Compounds such as isoflavone, flavanone and chalcone are partially linked with sugar chains as well, suggesting the structure diversity of flavonoids in licorice. Compound 4 yielded intensive [M + H]+ molecular ion peaks at m/z 419.1344, corresponding to the molecular formula of C21H22O9. The characteristic fragment ion m/z 257.0804, 239.0698 and 137.0230 were observed, originated from [M + H − Glc]+, [M + H − Glc-H2O]+ and [M + H − Glc-H2O-C8H7]+ respectively. Similarly, compounds 5, 6, 7, 9, 10, 11, 14, and 15 with sugar chains were tentatively identified and some of them were unambiguously identified by comparing their retention times and MS data with the reference compound.
Apart from glycosyl, methoxy (–OCH3) and X1 (–C4H8) group were often attached to different positions of the licorice flavonoids. Thus production of [M + H − OCH3]+ and [M + H − C4H8]+ could also be found in the MS/MS spectrum. Ononin, for instance, was detected at 11.76 min, showed an [M + H]+ ion at m/z 431.1353, suggesting a molecular formula of C22H22O9. In the MS2 spectrum, the fragment ion at m/z 269.0812 and 237.0552 were yielded by the loss of Glc and OCH3. Compound 47 (hirtellanine I) produced [M + H]+ ions at m/z 367.1964. In MS/MS mode, characteristic fragment ions at m/z 337.1090[M + H-OCH3]+ and 321.1122[M + H-OCH3–CH3]+ were obtained. Furthermore, the presence of 56 Da (− C4H8) commonly was observed in luteone/6-C-prenylorobol/gancaonin L/2,3-dehydrokievitone, gancaonin C, gancaonin G, licorisoflavan A, glycybridin H and glyasperin C in the MS2 experiment.29,30)

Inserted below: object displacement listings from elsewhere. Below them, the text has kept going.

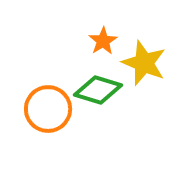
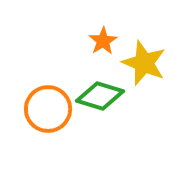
green diamond: moved 2 px right, 6 px down
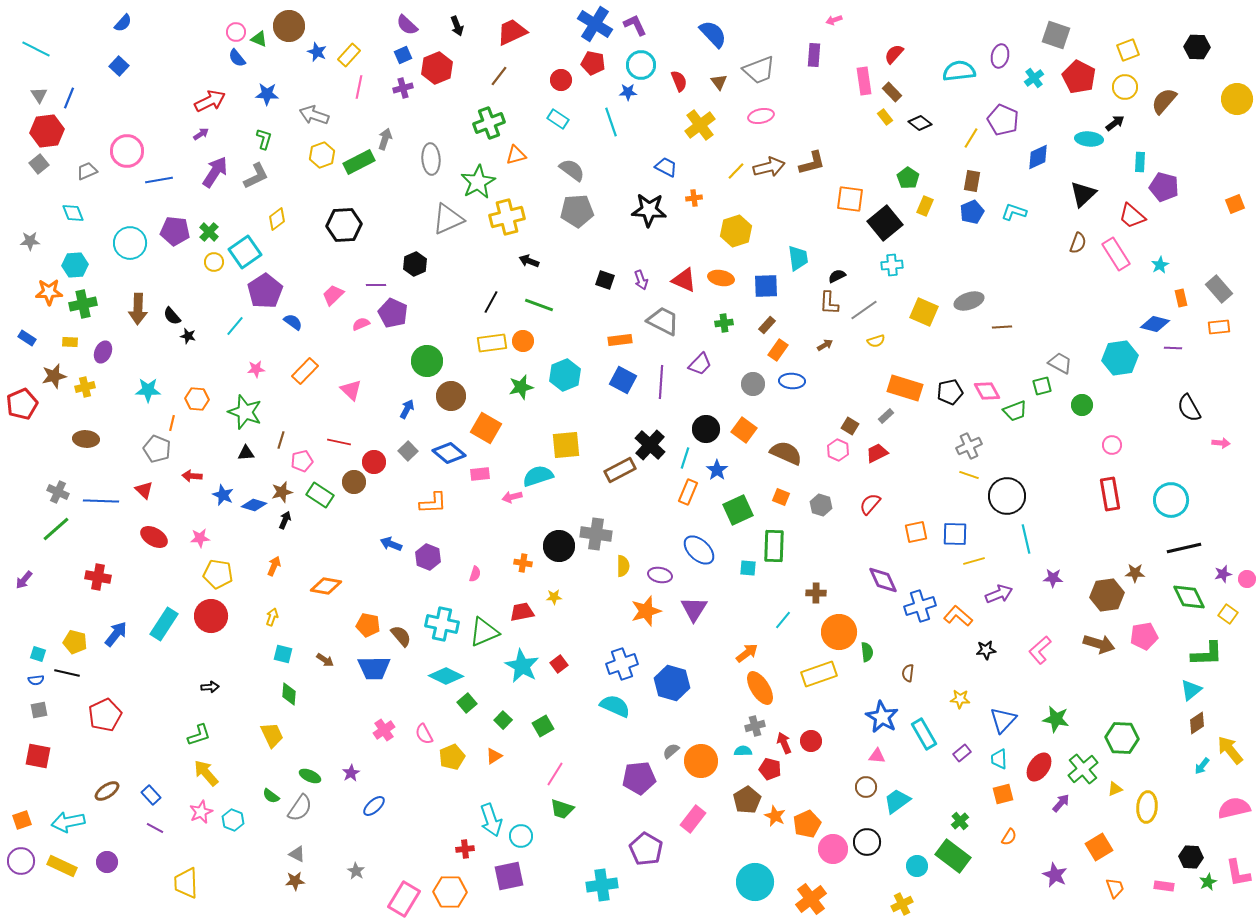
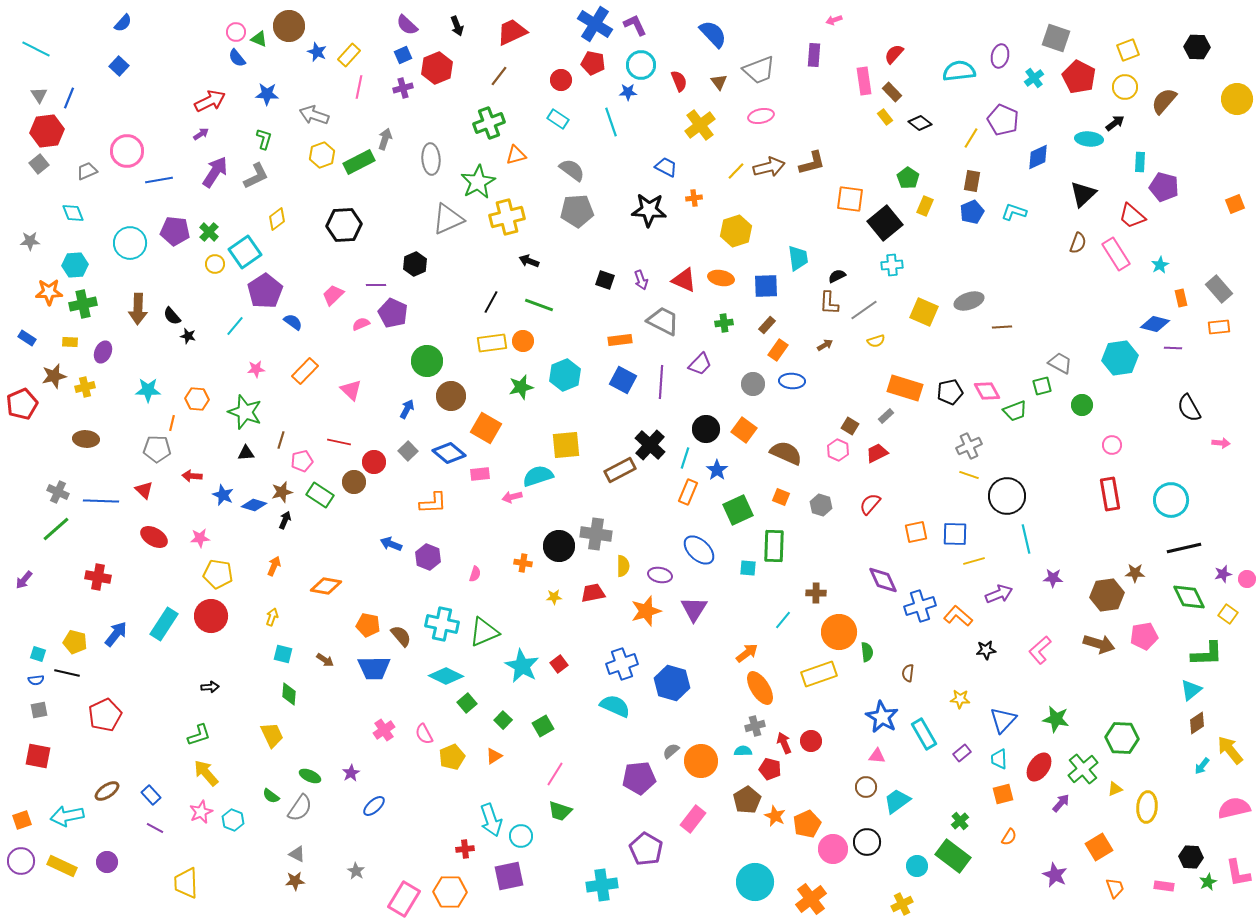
gray square at (1056, 35): moved 3 px down
yellow circle at (214, 262): moved 1 px right, 2 px down
gray pentagon at (157, 449): rotated 20 degrees counterclockwise
red trapezoid at (522, 612): moved 71 px right, 19 px up
green trapezoid at (562, 809): moved 2 px left, 2 px down
cyan arrow at (68, 822): moved 1 px left, 6 px up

Although coumarin is not the typical chemical in licorice, several coumarins and its derivatives were also detected in this experiment. The characteristic fragmentation was derived from the cleavage of the OCH3 (isoglycyrol), H2O (isotrifoliol) and Glc (trifolirhizin) groups31) (Table 10). Finally, two dimeric structures of flavonoids were characterized in this research. Their basic structure possesses one Api-group, one Glc-group and flavonoid skeleton. The fragmentation mechanism of them starts from glycosidic bonds, followed by the fragmentation of H2O (licorice glycoside B) and cleavage of C-ring (licorice glycoside D2).
Table 10.
 |
|---|
| Peak No. | Compounds | R1 | R2 | R3 | R4 |
|---|
| 52 | Isotrifoliol | –OH | –OCH3 | –H | –OH |
| 58 | Isoglycyrol | –OH | –OCH3 | –X3 | –X2 |
 |
|---|
| Peak No. | Compounds | R1 | R2 | R3 | R4 |
|---|
| 3 | Trifolirhizin | –X5 | –X5 | –Glc | –H |
| 45 | Licoagrocarpin | –OCH3 | –H | –OH | –X1 |
The unsupervised principal component analysis PCA was performed to obtain the cluster of wild and cultivated licorice by the chemical constituents. After Pareto scaling with mean-centering, the data were displayed as scores in a coordinate system of latent variables, which were based on the two groups of licorice sample. The first, second and third principal components contribute to 31.2, 24.4 and 14.5% of the total variance, respectively. The ellipse was set as 95% confidence limits for the data. As is shown in Fig. 3(A), quality control samples gathered together in the middle of the axis. Besides, wild licorice samples were mostly located in the negative axis while cultivated ones were mostly displayed in positive axis. The results proved that licorice from different growing environment displayed significant differences in chemical composition. However, PCA could not highlight specific metabolites with statistically significant differences among those samples.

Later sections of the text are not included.